Ayat ini sudah sangat jelas membantah campur tangan nabi dalam pelafazan dan pemaknaan al-Qur’an. Bahkan Allah mengancam dengan siksaan yang pedih, jika sekirannya nabi berani memalingkan dari apa yang telah diwahyukan oleh Allah disebabkan faktor lingkungan sosial sekitarnya.
Jadi atas dasar apa Nasr Hamid kemudian mengambil sebuah kesimpulan bahwa nabi sangat mungkin berperan aktif dalam proses tanzil menjadi takwil???
Kajian historisitas Kitab suci semacam ini pun sebenarnya telah berkembang lama dalam tradisi Bible. Reginald H. Fuller, dalam bukunya berjudul A Critical Introduction to the New Testament, (London: Gerald Duckworth & Co Ltd, 1979), menulis: 
“That is why if we are to understand what the New Testament texts were meant to say by the authors when they were first written… we must first understand the historical situation in which they were first written.”
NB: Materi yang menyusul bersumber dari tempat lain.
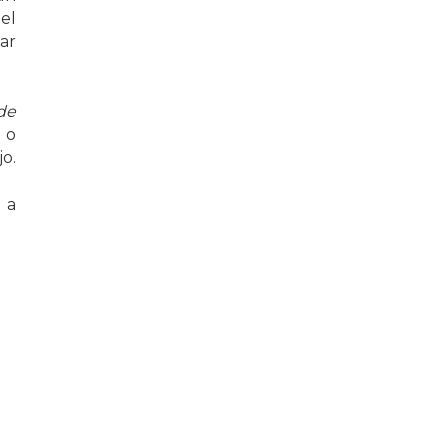
el
ar
de
 o
o.
 a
Jadi, kata penulis buku ini, jika ingin tahu apa yang dimaksud oleh teks Perjanjian Baru oleh penulisnya, maka harus tahu kondisi sejarah saat kitab itu ditulis. Canon Sell (1839-1932), seorang misionaris Kristen di Madras, India, sudah lama menyarankan agar kajian kritis-historis terhadap al-Quran dilakukan dengan menggunakan metodologi kritik Injil (Biblical Criticism). Sell sendiri, dalam karyanya Historical Development of the Qur’an sudah menggunakan metodologi higher criticism, untuk mengkaji historisitas al-Qur’an. (Canon Sell, Studies in Islam (Delhi: B. R. Publishing Corporation, 1985; pertama terbit tahun 1928).
Yang menjadi pertanyaan kita ketika metode hermeneutik dipaksakan guna mengkaji al-Qur’an, apakah Nabi Muhammad saw menulis al-Quran? Sebagaimana Lukas, Markus, Matius, Johanes menulis Bible? Tentu tidak sama. Posisi dan kondisi teks al-Quran dan Bible itulah yang sebenarnya berbeda, sehingga tidaklah tepat jika metode interpretasi Bible yang disebut sebagai hermeneutika juga diterapkan tehadap al-Quran. Analoginya adalah, apakah gergaji yang berfungsi untuk memotong kayu, dapat juga dipakai untuk memotong hewan ?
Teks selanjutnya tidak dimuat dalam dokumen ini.